I have a database of radiology reports which I have mined for incidents of pulmonary nodules. Each patient has a medical record number and each procedure has a unique accession number. Therefore, a MRN can have multiple Accession numbers for difference procedures. Accession numbers are ascending, so if a patient has multiple accession numbers the largest accession number is the latest procedure. I need to:
- Identify the oldest (initial) study
- Find the next study which comes soonest after the inital
- Calculate the time difference between each interval
I believe this problem can be solved using a correlated subquery. However, I am not yet adept enough at SQL to solve this. I have tried self joining the table and finding the max accession for each subquery.

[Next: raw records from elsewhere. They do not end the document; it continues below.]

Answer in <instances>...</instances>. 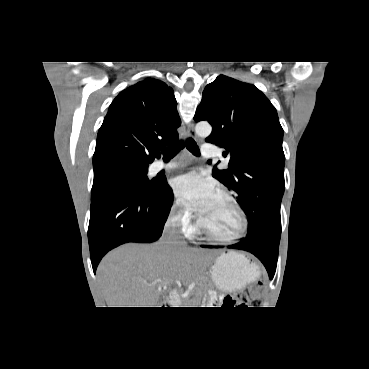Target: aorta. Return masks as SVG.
I'll return each instance as SVG.
<instances>
[{
  "mask_svg": "<svg viewBox=\"0 0 369 369\" xmlns=\"http://www.w3.org/2000/svg\"><path fill=\"white\" fill-rule=\"evenodd\" d=\"M212 127L207 122H199L195 127V132L200 137H207L211 134Z\"/></svg>",
  "mask_w": 369,
  "mask_h": 369,
  "instance_id": "762f6f07",
  "label": "aorta"
}]
</instances>
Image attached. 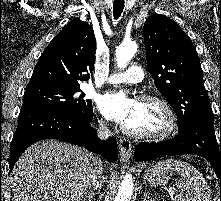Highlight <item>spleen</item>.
<instances>
[{"label":"spleen","instance_id":"1","mask_svg":"<svg viewBox=\"0 0 221 201\" xmlns=\"http://www.w3.org/2000/svg\"><path fill=\"white\" fill-rule=\"evenodd\" d=\"M158 164L176 171L181 177L175 184L179 194L175 195V188L169 191L172 201H211L210 187L194 166L174 158L163 160Z\"/></svg>","mask_w":221,"mask_h":201}]
</instances>
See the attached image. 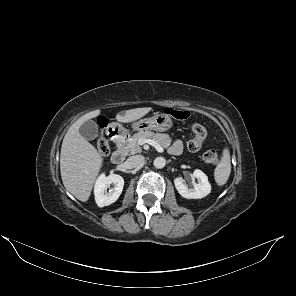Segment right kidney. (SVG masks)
Returning <instances> with one entry per match:
<instances>
[{"instance_id": "right-kidney-1", "label": "right kidney", "mask_w": 296, "mask_h": 296, "mask_svg": "<svg viewBox=\"0 0 296 296\" xmlns=\"http://www.w3.org/2000/svg\"><path fill=\"white\" fill-rule=\"evenodd\" d=\"M111 184L114 185V187L107 192V188ZM123 186L124 179L118 174H110L107 177L104 174L100 175L94 186V195L97 205L99 207H104L117 201L122 193Z\"/></svg>"}]
</instances>
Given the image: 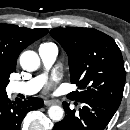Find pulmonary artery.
Here are the masks:
<instances>
[{"label": "pulmonary artery", "mask_w": 130, "mask_h": 130, "mask_svg": "<svg viewBox=\"0 0 130 130\" xmlns=\"http://www.w3.org/2000/svg\"><path fill=\"white\" fill-rule=\"evenodd\" d=\"M57 48L55 45L40 46L39 55L45 68H50L57 58ZM45 75L36 76L28 81L23 82H11L8 85V89L11 93L33 95L37 93L45 83Z\"/></svg>", "instance_id": "e3ab8cb5"}]
</instances>
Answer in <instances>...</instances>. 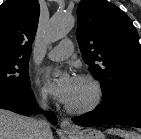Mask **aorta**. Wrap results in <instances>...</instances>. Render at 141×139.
Segmentation results:
<instances>
[{
	"instance_id": "762f6f07",
	"label": "aorta",
	"mask_w": 141,
	"mask_h": 139,
	"mask_svg": "<svg viewBox=\"0 0 141 139\" xmlns=\"http://www.w3.org/2000/svg\"><path fill=\"white\" fill-rule=\"evenodd\" d=\"M75 19L70 14L56 13L49 21L45 40L47 43L56 42L64 38L73 28Z\"/></svg>"
}]
</instances>
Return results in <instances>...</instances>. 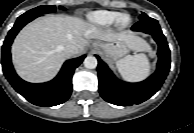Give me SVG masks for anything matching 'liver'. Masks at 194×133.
<instances>
[{"instance_id":"1","label":"liver","mask_w":194,"mask_h":133,"mask_svg":"<svg viewBox=\"0 0 194 133\" xmlns=\"http://www.w3.org/2000/svg\"><path fill=\"white\" fill-rule=\"evenodd\" d=\"M89 39L124 42L130 50L149 51L142 38L130 33L100 30L80 18L49 15L26 25L12 44V59L18 75L29 82H46L56 76L68 58L64 49L73 44L82 53Z\"/></svg>"}]
</instances>
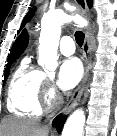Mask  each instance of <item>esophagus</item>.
<instances>
[{"mask_svg":"<svg viewBox=\"0 0 117 136\" xmlns=\"http://www.w3.org/2000/svg\"><path fill=\"white\" fill-rule=\"evenodd\" d=\"M75 3L77 4L81 14L84 17L88 16V7L86 0H75ZM83 56H84V65H85V71L84 76L80 82V84L77 86L75 91L73 92L71 99L67 106L64 109V113H68L80 100L82 93L84 91V88L86 86V82L89 77V71L91 66V32L90 30L85 31V40L83 44Z\"/></svg>","mask_w":117,"mask_h":136,"instance_id":"1","label":"esophagus"}]
</instances>
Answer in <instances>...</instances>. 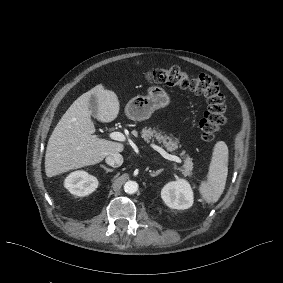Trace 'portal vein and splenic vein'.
Listing matches in <instances>:
<instances>
[{
	"label": "portal vein and splenic vein",
	"instance_id": "1",
	"mask_svg": "<svg viewBox=\"0 0 283 283\" xmlns=\"http://www.w3.org/2000/svg\"><path fill=\"white\" fill-rule=\"evenodd\" d=\"M110 138L113 139V140H117V141H124L125 140V136L121 132L110 133ZM150 146L154 150H156L158 153H160L165 159H168L170 161H175L177 163H181V159L178 156L171 155V154L167 153L163 148L159 147L158 145L151 143Z\"/></svg>",
	"mask_w": 283,
	"mask_h": 283
}]
</instances>
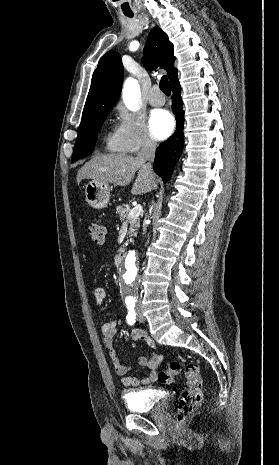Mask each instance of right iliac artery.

Some sample code below to make a dataset:
CREATE TABLE Stack_Example (Rank, Accession1, MRN1, Textbox2, Textbox47,Textbox43,Textbox45,ReadBy,SignedBy,Addendum1,ReadDate,SignedDate,Textbox49,Result,Impression,max_size_nodule, max_nodule_loc, max_nodule_type)
INSERT INTO Stack_Example
VALUES ("10", "33399", "001734", "5/21/1965", "CTS", "3341", "ROUTINE", "TUCK, YOURPANTSIN", "COMB, YAHAIR", "YES", "12/19/2014 11:48", "12/19/2014 17:50", "TEXT", "Results of Nodules!","Impressions of Nodules","3.0", "right middle lobe","None Found")
INSERT INTO Stack_Example
VALUES ("9", "33104", "001734", "5/21/1965", "CTS", "3341", "ROUTINE", "TUCK, YOURPANTSIN", "PICK, YASELFUP", "YES", "12/21/2013 06:52", "01/21/2014 06:52", "TEXT", "Results of Nodules!","Impressions of Nodules","3.7", "right upper lobe","None Found")
INSERT INTO Stack_Example
VALUES ("9", "33374", "001734", "5/21/1965", "CTS", "3341", "ROUTINE", "TUCK, YOURPANTSIN", "PICK, YASELFUP", "YES", "01/21/2014 08:19", "01/21/2014 06:52", "TEXT", "Results of Nodules!","Impressions of Nodules","2.1", "right lower lobe","None Found")
INSERT INTO Stack_Example
VALUES ("1", "34453", "001734", "5/21/1965", "CTS", "3341", "ROUTINE", "TUCK, YOURPANTSIN", "PICK, YASELFUP", "YES", "03/14/2014 09:14", "03/14/2014 09:14", "TEXT", "Results of Nodules!","Impressions of Nodules","1.4", "left upper lobe","None Found")
INSERT INTO Stack_Example
VALUES ("1", "27122", "80592", "1/14/1984", "CTS", "3341", "ROUTINE", "TUCK, YOURPANTSIN", "PICK, YASELFUP", "YES", "06/26/2013 10:20", "06/26/2013 10:20", "TEXT", "Results of Nodules!","Impressions of Nodules","2.5", "left upper lobe","None Found")
INSERT INTO Stack_Example
VALUES ("1", "27248", "80592", "1/14/1984", "CTS", "3341", "ROUTINE", "TUCK, YOURPANTSIN", "PICK, YASELFUP", "YES", "08/01/2013 06:23", "08/01/2013 06:23", "TEXT", "Results of Nodules!","Impressions of Nodules","4.0", "left lower lobe","None Found")
INSERT INTO Stack_Example
VALUES ("1", "28153", "35681", "03/01/1990", "CTS", "3341", "ROUTINE", "TUCK, YOURPANTSIN", "PICK, YASELFUP", "YES", "09/14/2012 05:00", "09/14/2012 05:00", "TEXT", "Results of Nodules!","Impressions of Nodules","4.0", "left lower lobe","None Found")
INSERT INTO Stack_Example
VALUES ("1", "29007", "35681", "03/01/1990", "CTS", "3341", "ROUTINE", "TUCK, YOURPANTSIN", "PICK, YASELFUP", "YES", "11/16/2012 08:23", "11/16/2012 08:23", "TEXT", "Results of Nodules!","Impressions of Nodules","3.5", "right lower lobe","None Found")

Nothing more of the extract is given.